Não que eu seja terminantemente contra, mas me parece que há certo exagero nessa onda de harmonização facial que, nos casos extremos, vem transformando várias mulheres em clones loiros, esticados e com boca de pato. É claro que também não gosto de envelhecer, não fisicamente. Tenho curtido o processo de amadurecimento, pois isso tem me proporcionado mais bônus do que prejuízos, mas se eu pudesse, não hesitaria as minhas células como estavam há vinte anos.

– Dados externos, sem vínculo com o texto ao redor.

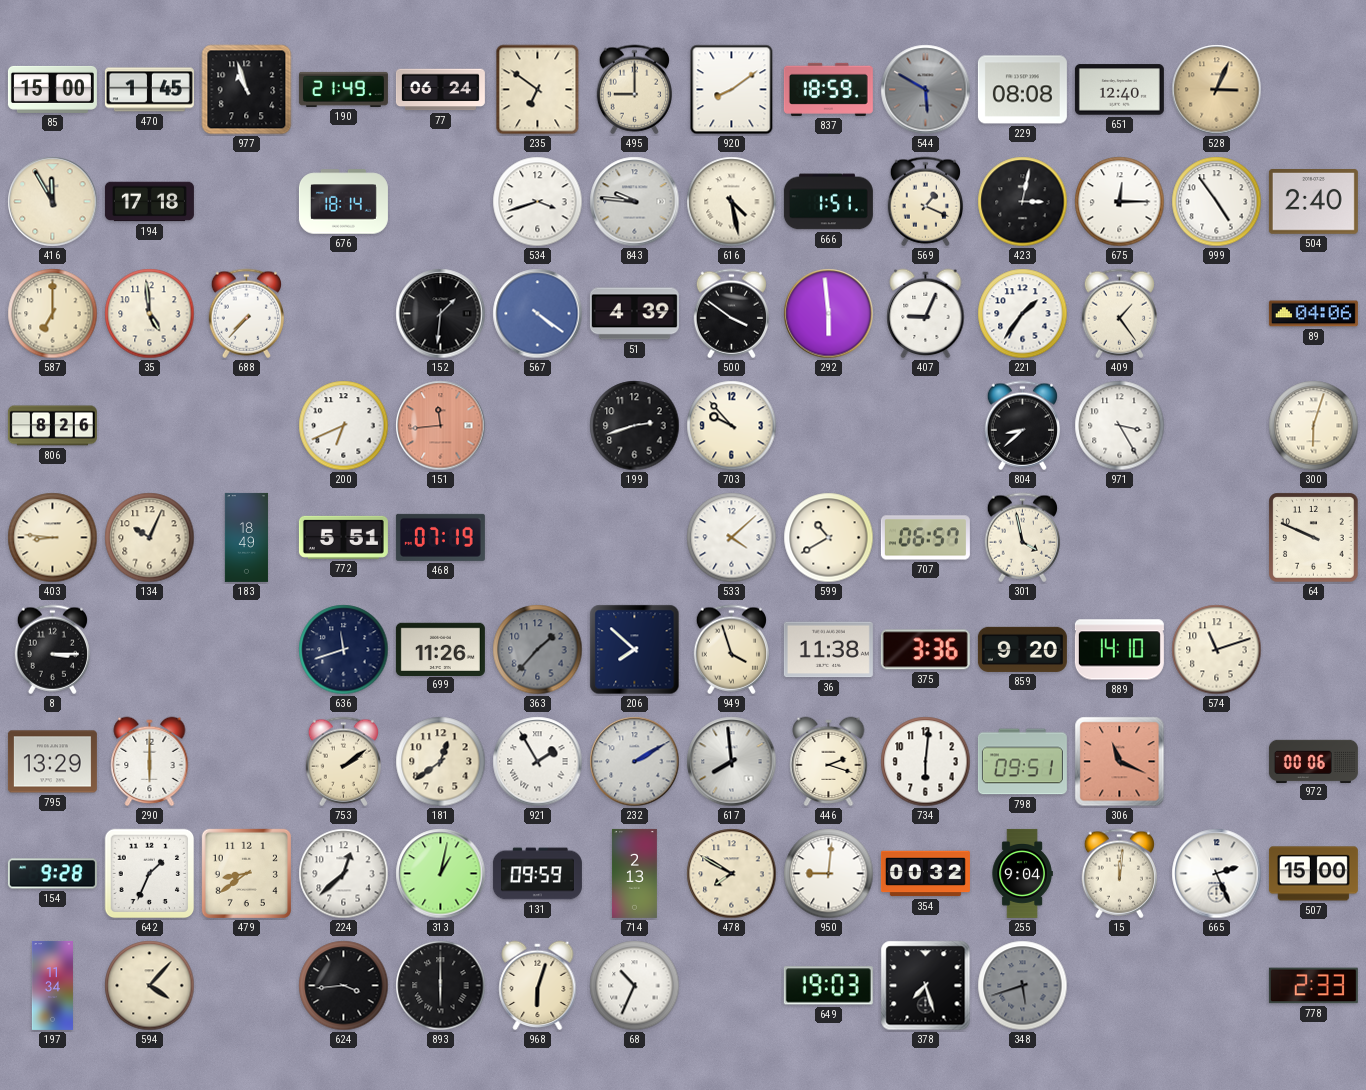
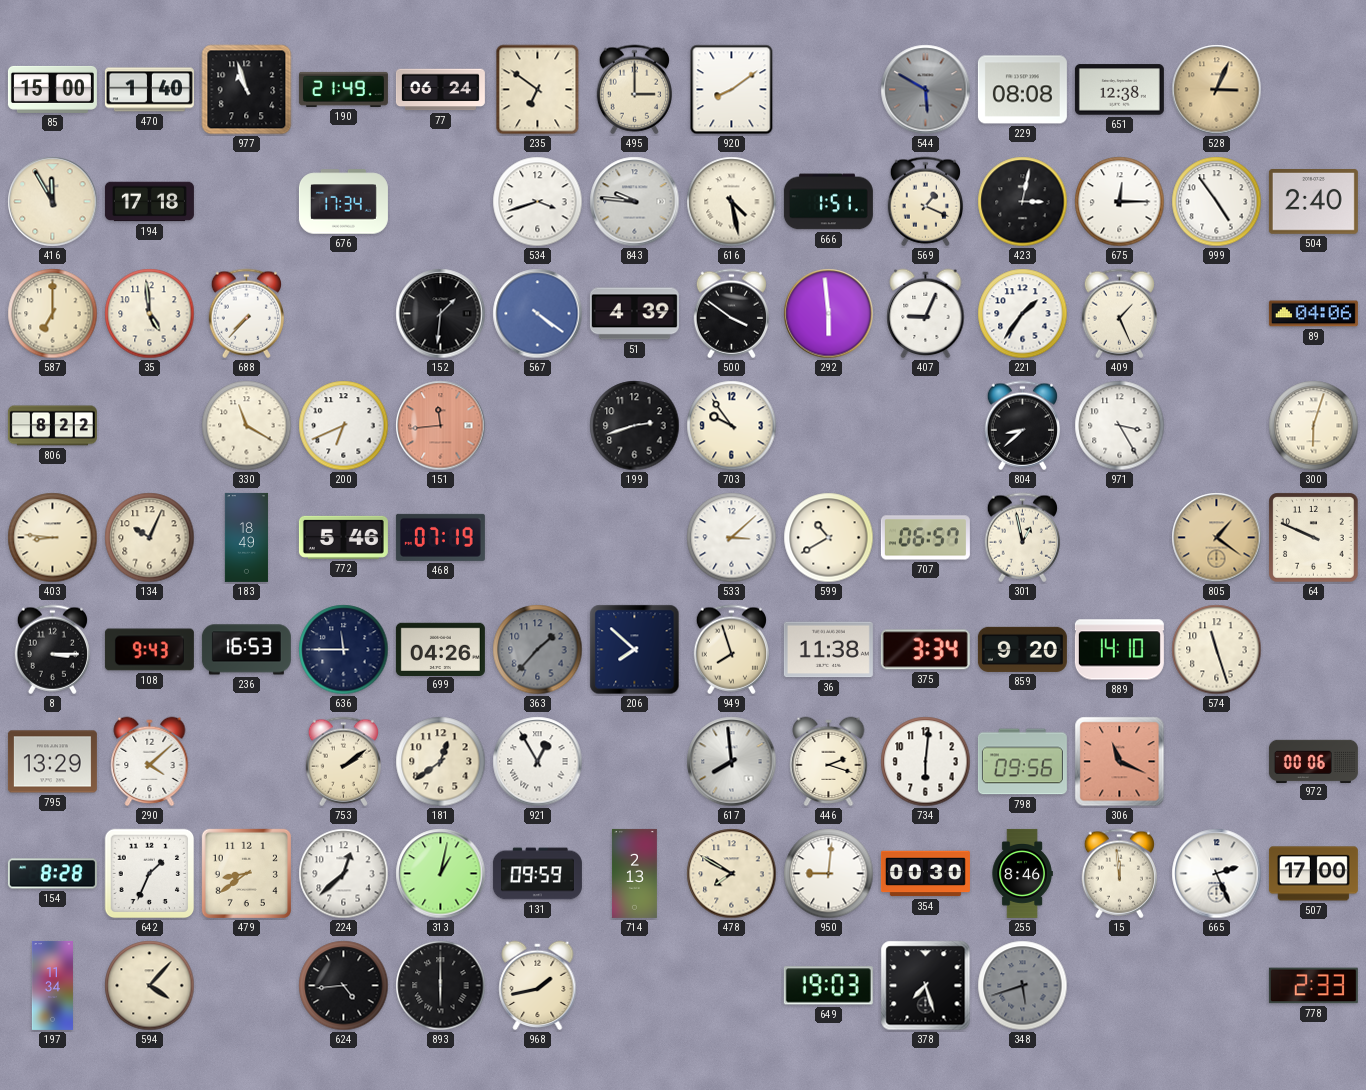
470: 1:45 -> 1:40
495: 9:00 -> 3:00
837: 18:59 -> none
651: 12:40 -> 12:38
676: 18:14 -> 17:34
409: 1:24 -> 1:26
806: 8:26 -> 8:22
330: none -> 11:20
703: 9:53 -> 9:54
772: 5:51 -> 5:46
533: 4:08 -> 3:08
301: 3:58 -> 12:58
805: none -> 1:21
108: none -> 9:43
236: none -> 16:53
636: 11:42 -> 11:45
699: 11:26 -> 04:26
949: 3:57 -> 7:57
375: 3:36 -> 3:34
574: 11:12 -> 11:27
290: 6:00 -> 4:08
921: 1:55 -> 12:55
232: 2:10 -> none
798: 09:51 -> 09:56
154: 9:28 -> 8:28
354: 00:32 -> 00:30
255: 9:04 -> 8:46
15: 12:01 -> 11:59
507: 15:00 -> 17:00
624: 3:44 -> 4:44
968: 6:03 -> 1:43
68: 10:34 -> none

Só que não dá, simples assim.
Então, já que o caminho é só de ida, vida que segue. Sou a favor sim de intervenções plásticas, eis que em muitos casos, mais do que estéticas, são terapêuticas. E tudo fazer ajustes cá ou lá. Penso que devemos estar bem como nossos corpos e que a saúde mental se espelha na física e vice-versa. É o excesso que, creio, não é lá muito saudável.
Acredito que o cuidado com o corpo seja medida de bom senso, e que, normalmente, é reflexo de saúde. Então, se pudermos manter corpo e mente joviais, maravilha. Sempre me empolgo quando percebo o quão longa e saudável a vida pode ser e, ainda que conformada com o natural declínio do maldito colágeno, gosto de pensar que seja possível enganar um pouco o relógio.

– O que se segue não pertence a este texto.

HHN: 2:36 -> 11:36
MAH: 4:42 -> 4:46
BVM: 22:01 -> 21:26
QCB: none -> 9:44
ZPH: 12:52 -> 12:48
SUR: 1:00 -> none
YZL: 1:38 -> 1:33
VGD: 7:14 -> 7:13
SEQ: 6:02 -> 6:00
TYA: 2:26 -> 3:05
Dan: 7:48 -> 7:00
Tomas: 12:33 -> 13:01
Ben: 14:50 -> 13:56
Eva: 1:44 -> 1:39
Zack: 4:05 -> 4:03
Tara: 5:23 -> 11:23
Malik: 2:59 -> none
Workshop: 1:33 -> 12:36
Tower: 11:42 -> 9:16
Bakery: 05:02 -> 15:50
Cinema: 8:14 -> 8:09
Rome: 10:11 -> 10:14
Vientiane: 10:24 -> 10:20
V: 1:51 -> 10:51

Mas o limite é um lugar que parece cada vez mais distante para parcela das pessoas. Tudo bem que o importante é ser feliz, mas acredito que há uma dose bem grande de infelicidade nas pessoas que desejam ser jovens a qualquer custo, mesmo praticamente desfigurando os próprios corpos e rostos. Conheço mulheres maduras, passadas dos cinquenta, que com pequenas intervenções, delicadas, mantêm aparência saudável, elegante.
Por outro lado, tenho visto outras tantas pessoas, bem mais novas, já preocupadas com uma velhice que mal lhes bateu na porta. Em desespero, injetam as mais variadas substâncias em suas faces, harmonizando sei lá o quê. O curioso é que ficam todas bem parecidas, invariavelmente loiras platinadas, muitas vezes bronzeadas, com expressões paralisadas, peitos duros e enormes e com lábios visivelmente não naturais. Os homens também, embora ainda em menor número, vão se transformando em namorados da Barbie, em todos os sentidos. No fim das contas, ficam parecendo caricaturas de si mesmos.
Participei, por exemplo, de um evento online nesta semana e uma das outras participantes parecia uma boneca inflável. Quando vi uma foto no documento de identidade dela, notei que era muito mais bonita antes e que alguém deveria lhe dizer para parar antes que ela esteja irreconhecível. A mulher sequer conseguia esboçar reações, pois o rosto, paralisado, não lhe obedecia mais.
Se um dia existir algo que realmente nos restaure o vigor da juventude, é certeza que usarei, se for lícito, não envolver crueldade animal e, não menos importante, seja barato. Meio óbvio que tal elixir não existirá em tempo hábil para o meu caso, mas, por ora, gosto da minha dose de, digamos, desarmonia facial, resultado dos genes dos meus pais, única como cada ser humano pode ser.
Uma coisa que ajuda é que depois dos quarenta a gente passa a enxergar mal de perto. Então, se me olho de longe, no espelho, não vejo as linhas que vão marcando minha história e, se tento olhar de perto, basta fazer isso sem óculos e pronto, naturalmente o meu filtro protetor natural é habilitado. Passei a entender mais alguns mecanismos de proteção da mente humana.
Falando em filtro, outra doideira isso de algumas pessoas só aparecerem nas redes sociais se usarem filtros de imagem que deixam suas peles impecáveis, de um jeito que todo mundo sabe que é mentira. Então sei lá, parece algo meio sem sentido para mim. E cada dia mais um número maior de mulheres e de homens adere a essa prática, como se fosse necessário esconder-se o tempo todo sob uma capa de mentira.
São tempos estranhos. Acho que, no futuro, as pessoas somente se encontrarão no metaverso, em uma realidade virtual, pois somente lá, por enquanto, é possível ser jovem para sempre, sem parecer um manequim infeliz, que congela um sorriso no automático.